Part of this is in the wrong section, but didn't really know where else to put it. Sorry it's so long, but I do hope somebody might persevere and offer some advice for me.
My best friend lost her mum in September to cancer. She'd been diagnosed in the May so although they had some warning, it was very shocking and extremely sad. BF has a ds who is 11. He had just started at my secondary school the week before his nan died and I tried to keep a special eye on him. We let his pastoral head know and the school were very supportive, esp his form tutor. My BF was single parent for much of his upbringing; his nan was his second carer - a lively, loving, 'young' 68 and they were very close. Anyway he seemed to be dealing wth everything well; he made friends at his new school, got involved with the drama production and academically is bright. He's also very 'feminine'-looking and artistic, and gets some stick for this from some kids at school. He mostly hangs round with girls and seems to be very matter-of-fact about any name-calling and can certainly hold his own so most kids leave him be.
Another colleague teaches him English and she knows I am close with his mum. She mentioned to me this week that he had been very withdrawn, almost tearful in class and wondered if everything was ok at home. I said I'd ask his mum, which I did.
She told me that yes, he had been very tearful one day this week and when she asked him about it, he told her he'd cut his eyelashes off , but couldn't explain why he'd done this. We are obviously concerned about this but he won't talk to his mum about it further. My thoughts are that maybe it's an attention-seeking thing, in reaction to the bereavement OR could be a more conscious effort to remove something that makes him look feminine; maybe he's becoming more self-conscious about his looks and has started to dislike his appearnace? Anyway, that's one of the problems and I wondered if anyone had any expereince or ideas about how we can help him or if it's just a passing thing?
The other thing has really shaken me. I told BF that I'd discreetly talk to her ds's pastoral head and ask that she keep an eye on him just to see if he seems upset again at school. I don't have much to do with this woman (the pastoral head), she's not my cup of tea really, but I did see her to explain about BF's mum at the start of the year and I had told her me and his mum were close friends. AT the beginning of morning meeting at school today I leaned over to her and said "I wonder if I can talk to you after the meeting about **, please?" to which she replied "Oh god, he's a right weirdo. He's a freak". The meeting started then and I had no time to react although I was so I wasn't sure I'd be able to control myself. As the meeting ended she just took off to speak to someone else, obviously forgetting I had wanted to talk to her. She has also obviously forgotten that I know his mum very well; and not sure whether she has remembered about his family circumstances but if she has, she's a shit pastoral head for not being in tune with the kids she's sposed to look after and if she hasn't, then there's even less excuse for her. I was apopleptic with rage and hardly knew what to do with myself.
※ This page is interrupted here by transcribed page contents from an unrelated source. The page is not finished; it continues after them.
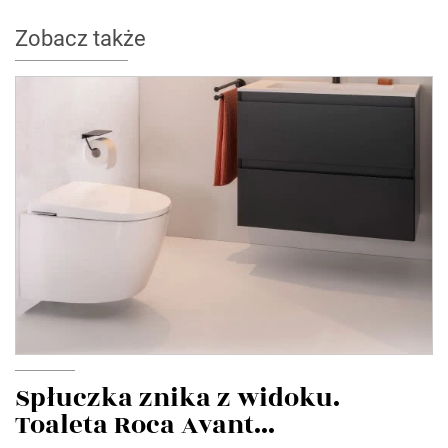
Zobacz także
Spłuczka znika z widoku.
Toaleta Roca Avant...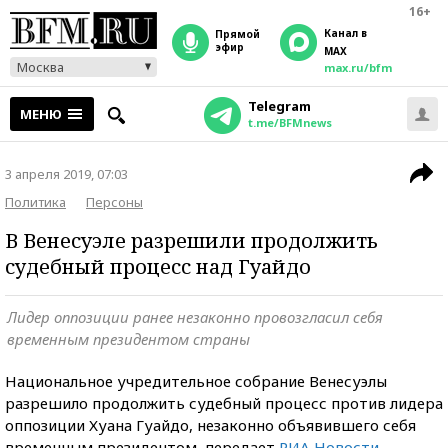
16+
Канал в
прямой
эфир
MAX
Москва
max.ru/bfm
Telegram
МЕНЮ
t.me/BFMnews
3 апреля 2019, 07:03
Политика
Персоны
В Венесуэле разрешили продолжить
судебный процесс над Гуайдо
Лидер оппозиции ранее незаконно провозгласил себя
временным президентом страны
Национальное учредительное собрание Венесуэлы
разрешило продолжить судебный процесс против лидера
оппозиции Хуана Гуайдо, незаконно объявившего себя
временным президентом, передает
РИА Новости
.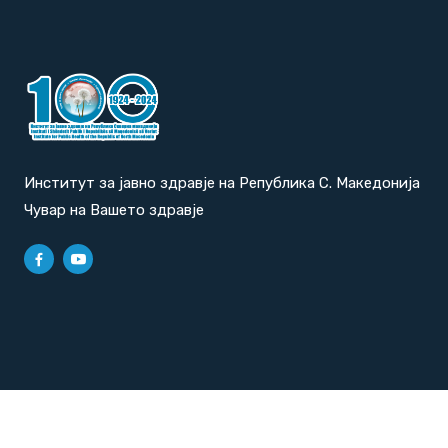
Институт за јавно здравје на Република С. Македонија
Чувар на Вашето здравје
Политика за приватност
|
Политика за колачиња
AT this point the Head came up and said "You ok?" and I ranted it all out. (I'm friends with the Head and his dd is friends with this lad so he knows the situation). He was furious.
I went to my lesson and the Head came in later and said he'd 'dealt with the lady in question and she wouldn't be doing it again.' He told me later that he'd bollocked her and told her commenst like that had no place in his school.
...which is great of him, but now I'm left with the probable reputation for running off to the Head to tell tales, plus I regret pouring it out to him the way I did, but I was just so angry. I'd have said the same to whever it had been who I'd spoken to next but it's unfortunate in some ways that it was the Head. I'm not working tomorrow but I am planning to maybe ask to see her Monday to clear the air - tell her I regret telling the Head before speaking to her myself (I still would have torn her off a strip), but that I was very upset to hear what she'd said about this poor lad.
I'm also considering asking if he can move Houses next year - if this is typical of the 'pastoral care' he can expect then that's appalling. But I can't tell my BF what was said. Help!